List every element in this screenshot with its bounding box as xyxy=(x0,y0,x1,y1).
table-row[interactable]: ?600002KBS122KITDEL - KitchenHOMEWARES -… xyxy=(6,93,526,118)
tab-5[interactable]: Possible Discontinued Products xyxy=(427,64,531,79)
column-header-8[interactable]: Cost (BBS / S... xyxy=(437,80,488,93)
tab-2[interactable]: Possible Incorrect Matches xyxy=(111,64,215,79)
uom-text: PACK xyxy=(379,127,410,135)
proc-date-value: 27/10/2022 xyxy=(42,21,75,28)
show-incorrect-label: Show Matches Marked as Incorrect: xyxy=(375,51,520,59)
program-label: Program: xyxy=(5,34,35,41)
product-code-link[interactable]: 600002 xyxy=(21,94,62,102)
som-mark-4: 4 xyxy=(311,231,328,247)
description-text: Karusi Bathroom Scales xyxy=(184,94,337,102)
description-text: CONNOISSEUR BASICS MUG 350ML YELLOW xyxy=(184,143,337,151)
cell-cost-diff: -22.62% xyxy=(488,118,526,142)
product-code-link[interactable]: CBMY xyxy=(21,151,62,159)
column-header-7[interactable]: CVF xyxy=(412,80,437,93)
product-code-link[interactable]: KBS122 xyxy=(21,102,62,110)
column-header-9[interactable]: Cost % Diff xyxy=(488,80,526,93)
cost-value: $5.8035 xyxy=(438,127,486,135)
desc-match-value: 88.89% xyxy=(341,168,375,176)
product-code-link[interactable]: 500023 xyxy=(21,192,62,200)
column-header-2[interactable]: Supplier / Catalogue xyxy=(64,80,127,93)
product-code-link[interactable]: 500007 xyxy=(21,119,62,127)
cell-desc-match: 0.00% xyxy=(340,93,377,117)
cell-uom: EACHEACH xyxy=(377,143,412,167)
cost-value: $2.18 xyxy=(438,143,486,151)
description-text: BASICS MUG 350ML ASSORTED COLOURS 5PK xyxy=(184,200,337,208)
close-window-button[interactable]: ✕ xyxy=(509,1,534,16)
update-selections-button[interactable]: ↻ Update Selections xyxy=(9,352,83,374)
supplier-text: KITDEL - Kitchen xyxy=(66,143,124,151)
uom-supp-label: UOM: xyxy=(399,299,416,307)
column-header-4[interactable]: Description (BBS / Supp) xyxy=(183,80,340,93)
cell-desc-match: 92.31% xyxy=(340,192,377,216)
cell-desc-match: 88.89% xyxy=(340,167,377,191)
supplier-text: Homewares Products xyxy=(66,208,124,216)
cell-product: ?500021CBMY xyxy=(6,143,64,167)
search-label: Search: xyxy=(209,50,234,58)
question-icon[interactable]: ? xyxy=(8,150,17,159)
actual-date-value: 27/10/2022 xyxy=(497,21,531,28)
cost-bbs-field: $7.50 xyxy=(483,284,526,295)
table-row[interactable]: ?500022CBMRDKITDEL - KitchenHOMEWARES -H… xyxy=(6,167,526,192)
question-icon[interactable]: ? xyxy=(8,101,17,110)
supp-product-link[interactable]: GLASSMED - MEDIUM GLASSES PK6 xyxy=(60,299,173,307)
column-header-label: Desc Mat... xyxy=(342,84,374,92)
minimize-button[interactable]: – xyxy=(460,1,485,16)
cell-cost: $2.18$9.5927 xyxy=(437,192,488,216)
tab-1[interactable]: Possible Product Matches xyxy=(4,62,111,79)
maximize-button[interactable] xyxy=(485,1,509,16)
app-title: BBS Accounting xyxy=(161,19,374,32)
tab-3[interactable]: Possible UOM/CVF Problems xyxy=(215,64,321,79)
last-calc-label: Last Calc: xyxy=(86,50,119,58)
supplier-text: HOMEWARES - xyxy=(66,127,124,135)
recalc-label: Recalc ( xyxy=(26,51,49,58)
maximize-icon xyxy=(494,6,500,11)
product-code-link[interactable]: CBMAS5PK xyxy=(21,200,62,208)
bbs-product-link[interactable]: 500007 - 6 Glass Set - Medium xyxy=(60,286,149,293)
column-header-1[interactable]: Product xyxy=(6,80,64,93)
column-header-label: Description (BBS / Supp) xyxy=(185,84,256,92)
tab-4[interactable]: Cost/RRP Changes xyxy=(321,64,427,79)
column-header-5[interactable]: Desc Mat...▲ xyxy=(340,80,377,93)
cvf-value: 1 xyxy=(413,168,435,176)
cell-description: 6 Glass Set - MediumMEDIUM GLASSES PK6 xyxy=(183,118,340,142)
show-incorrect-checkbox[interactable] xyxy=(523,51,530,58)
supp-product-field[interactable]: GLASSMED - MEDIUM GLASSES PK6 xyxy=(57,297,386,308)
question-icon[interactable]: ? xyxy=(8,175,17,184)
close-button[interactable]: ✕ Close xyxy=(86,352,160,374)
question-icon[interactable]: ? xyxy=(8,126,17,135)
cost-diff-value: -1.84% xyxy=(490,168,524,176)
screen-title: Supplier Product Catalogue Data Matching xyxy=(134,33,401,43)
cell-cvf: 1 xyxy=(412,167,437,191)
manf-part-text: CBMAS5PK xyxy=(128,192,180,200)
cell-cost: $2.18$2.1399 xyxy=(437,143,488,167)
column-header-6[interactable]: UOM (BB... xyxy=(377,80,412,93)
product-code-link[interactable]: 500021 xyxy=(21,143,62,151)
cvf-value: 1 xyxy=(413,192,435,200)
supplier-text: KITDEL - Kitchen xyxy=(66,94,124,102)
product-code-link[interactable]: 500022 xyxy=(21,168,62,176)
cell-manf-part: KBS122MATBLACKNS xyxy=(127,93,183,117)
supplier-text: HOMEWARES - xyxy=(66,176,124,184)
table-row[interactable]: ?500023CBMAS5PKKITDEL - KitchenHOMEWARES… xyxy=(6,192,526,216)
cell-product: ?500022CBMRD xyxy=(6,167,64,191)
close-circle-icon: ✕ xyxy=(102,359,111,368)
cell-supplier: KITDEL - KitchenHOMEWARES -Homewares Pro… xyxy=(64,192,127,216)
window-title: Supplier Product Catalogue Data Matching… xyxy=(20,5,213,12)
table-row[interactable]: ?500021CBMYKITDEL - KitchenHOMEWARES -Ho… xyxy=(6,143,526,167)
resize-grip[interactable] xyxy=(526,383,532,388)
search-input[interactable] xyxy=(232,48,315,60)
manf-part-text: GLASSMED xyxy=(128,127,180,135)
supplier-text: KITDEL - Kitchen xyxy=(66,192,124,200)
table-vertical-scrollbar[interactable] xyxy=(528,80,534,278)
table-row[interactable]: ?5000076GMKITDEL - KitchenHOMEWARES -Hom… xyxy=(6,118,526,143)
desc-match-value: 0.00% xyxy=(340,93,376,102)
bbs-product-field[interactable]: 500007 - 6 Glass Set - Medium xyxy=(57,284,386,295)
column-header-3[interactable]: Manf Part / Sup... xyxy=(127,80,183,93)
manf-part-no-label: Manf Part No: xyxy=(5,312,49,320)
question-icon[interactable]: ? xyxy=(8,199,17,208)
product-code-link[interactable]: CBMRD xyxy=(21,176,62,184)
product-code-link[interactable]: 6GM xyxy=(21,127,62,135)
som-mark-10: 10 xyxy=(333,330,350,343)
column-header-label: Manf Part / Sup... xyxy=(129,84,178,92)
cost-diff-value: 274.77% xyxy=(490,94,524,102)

### WHAT IS NEEDED
Please copy the entire listing, leaving each line exactly as written.

### COMPLETED TASK
List every element in this screenshot with its bounding box as xyxy=(x0,y0,x1,y1).
table-row[interactable]: ?600002KBS122KITDEL - KitchenHOMEWARES -… xyxy=(6,93,526,118)
tab-5[interactable]: Possible Discontinued Products xyxy=(427,64,531,79)
column-header-8[interactable]: Cost (BBS / S... xyxy=(437,80,488,93)
tab-2[interactable]: Possible Incorrect Matches xyxy=(111,64,215,79)
uom-text: PACK xyxy=(379,127,410,135)
proc-date-value: 27/10/2022 xyxy=(42,21,75,28)
show-incorrect-label: Show Matches Marked as Incorrect: xyxy=(375,51,520,59)
program-label: Program: xyxy=(5,34,35,41)
product-code-link[interactable]: 600002 xyxy=(21,94,62,102)
som-mark-4: 4 xyxy=(311,231,328,247)
description-text: Karusi Bathroom Scales xyxy=(184,94,337,102)
description-text: CONNOISSEUR BASICS MUG 350ML YELLOW xyxy=(184,143,337,151)
cell-cost-diff: -22.62% xyxy=(488,118,526,142)
product-code-link[interactable]: CBMY xyxy=(21,151,62,159)
column-header-7[interactable]: CVF xyxy=(412,80,437,93)
product-code-link[interactable]: KBS122 xyxy=(21,102,62,110)
column-header-9[interactable]: Cost % Diff xyxy=(488,80,526,93)
cost-value: $5.8035 xyxy=(438,127,486,135)
desc-match-value: 88.89% xyxy=(341,168,375,176)
product-code-link[interactable]: 500023 xyxy=(21,192,62,200)
column-header-2[interactable]: Supplier / Catalogue xyxy=(64,80,127,93)
product-code-link[interactable]: 500007 xyxy=(21,119,62,127)
cell-desc-match: 0.00% xyxy=(340,93,377,117)
cell-uom: EACHEACH xyxy=(377,143,412,167)
cost-value: $2.18 xyxy=(438,143,486,151)
description-text: BASICS MUG 350ML ASSORTED COLOURS 5PK xyxy=(184,200,337,208)
close-window-button[interactable]: ✕ xyxy=(509,1,534,16)
update-selections-button[interactable]: ↻ Update Selections xyxy=(9,352,83,374)
supplier-text: KITDEL - Kitchen xyxy=(66,143,124,151)
uom-supp-label: UOM: xyxy=(399,299,416,307)
column-header-4[interactable]: Description (BBS / Supp) xyxy=(183,80,340,93)
cell-desc-match: 92.31% xyxy=(340,192,377,216)
cell-desc-match: 88.89% xyxy=(340,167,377,191)
supplier-text: Homewares Products xyxy=(66,208,124,216)
cell-product: ?500021CBMY xyxy=(6,143,64,167)
search-label: Search: xyxy=(209,50,234,58)
question-icon[interactable]: ? xyxy=(8,150,17,159)
actual-date-value: 27/10/2022 xyxy=(497,21,531,28)
cost-bbs-field: $7.50 xyxy=(483,284,526,295)
table-row[interactable]: ?500022CBMRDKITDEL - KitchenHOMEWARES -H… xyxy=(6,167,526,192)
question-icon[interactable]: ? xyxy=(8,101,17,110)
supp-product-link[interactable]: GLASSMED - MEDIUM GLASSES PK6 xyxy=(60,299,173,307)
column-header-label: Desc Mat... xyxy=(342,84,374,92)
minimize-button[interactable]: – xyxy=(460,1,485,16)
cell-cost: $2.18$9.5927 xyxy=(437,192,488,216)
tab-1[interactable]: Possible Product Matches xyxy=(4,62,111,79)
maximize-button[interactable] xyxy=(485,1,509,16)
app-title: BBS Accounting xyxy=(161,19,374,32)
tab-3[interactable]: Possible UOM/CVF Problems xyxy=(215,64,321,79)
last-calc-label: Last Calc: xyxy=(86,50,119,58)
supplier-text: HOMEWARES - xyxy=(66,127,124,135)
recalc-label: Recalc ( xyxy=(26,51,49,58)
maximize-icon xyxy=(494,6,500,11)
product-code-link[interactable]: CBMAS5PK xyxy=(21,200,62,208)
bbs-product-link[interactable]: 500007 - 6 Glass Set - Medium xyxy=(60,286,149,293)
column-header-1[interactable]: Product xyxy=(6,80,64,93)
column-header-label: Description (BBS / Supp) xyxy=(185,84,256,92)
tab-4[interactable]: Cost/RRP Changes xyxy=(321,64,427,79)
column-header-5[interactable]: Desc Mat...▲ xyxy=(340,80,377,93)
cvf-value: 1 xyxy=(413,168,435,176)
cell-description: 6 Glass Set - MediumMEDIUM GLASSES PK6 xyxy=(183,118,340,142)
show-incorrect-checkbox[interactable] xyxy=(523,51,530,58)
supp-product-field[interactable]: GLASSMED - MEDIUM GLASSES PK6 xyxy=(57,297,386,308)
question-icon[interactable]: ? xyxy=(8,175,17,184)
close-button[interactable]: ✕ Close xyxy=(86,352,160,374)
question-icon[interactable]: ? xyxy=(8,126,17,135)
cost-diff-value: -1.84% xyxy=(490,168,524,176)
screen-title: Supplier Product Catalogue Data Matching xyxy=(134,33,401,43)
cell-cvf: 1 xyxy=(412,167,437,191)
manf-part-text: CBMAS5PK xyxy=(128,192,180,200)
cell-cost: $2.18$2.1399 xyxy=(437,143,488,167)
column-header-6[interactable]: UOM (BB... xyxy=(377,80,412,93)
product-code-link[interactable]: 500021 xyxy=(21,143,62,151)
cvf-value: 1 xyxy=(413,192,435,200)
supplier-text: KITDEL - Kitchen xyxy=(66,94,124,102)
product-code-link[interactable]: 500022 xyxy=(21,168,62,176)
cell-manf-part: KBS122MATBLACKNS xyxy=(127,93,183,117)
supplier-text: HOMEWARES - xyxy=(66,176,124,184)
table-row[interactable]: ?500023CBMAS5PKKITDEL - KitchenHOMEWARES… xyxy=(6,192,526,216)
cell-product: ?500022CBMRD xyxy=(6,167,64,191)
close-circle-icon: ✕ xyxy=(102,359,111,368)
cell-supplier: KITDEL - KitchenHOMEWARES -Homewares Pro… xyxy=(64,192,127,216)
window-title: Supplier Product Catalogue Data Matching… xyxy=(20,5,213,12)
table-row[interactable]: ?500021CBMYKITDEL - KitchenHOMEWARES -Ho… xyxy=(6,143,526,167)
resize-grip[interactable] xyxy=(526,383,532,388)
search-input[interactable] xyxy=(232,48,315,60)
manf-part-text: GLASSMED xyxy=(128,127,180,135)
supplier-text: KITDEL - Kitchen xyxy=(66,192,124,200)
table-vertical-scrollbar[interactable] xyxy=(528,80,534,278)
table-row[interactable]: ?5000076GMKITDEL - KitchenHOMEWARES -Hom… xyxy=(6,118,526,143)
desc-match-value: 0.00% xyxy=(340,93,376,102)
bbs-product-field[interactable]: 500007 - 6 Glass Set - Medium xyxy=(57,284,386,295)
column-header-3[interactable]: Manf Part / Sup... xyxy=(127,80,183,93)
manf-part-no-label: Manf Part No: xyxy=(5,312,49,320)
question-icon[interactable]: ? xyxy=(8,199,17,208)
product-code-link[interactable]: CBMRD xyxy=(21,176,62,184)
product-code-link[interactable]: 6GM xyxy=(21,127,62,135)
som-mark-10: 10 xyxy=(333,330,350,343)
column-header-label: Manf Part / Sup... xyxy=(129,84,178,92)
cost-diff-value: 274.77% xyxy=(490,94,524,102)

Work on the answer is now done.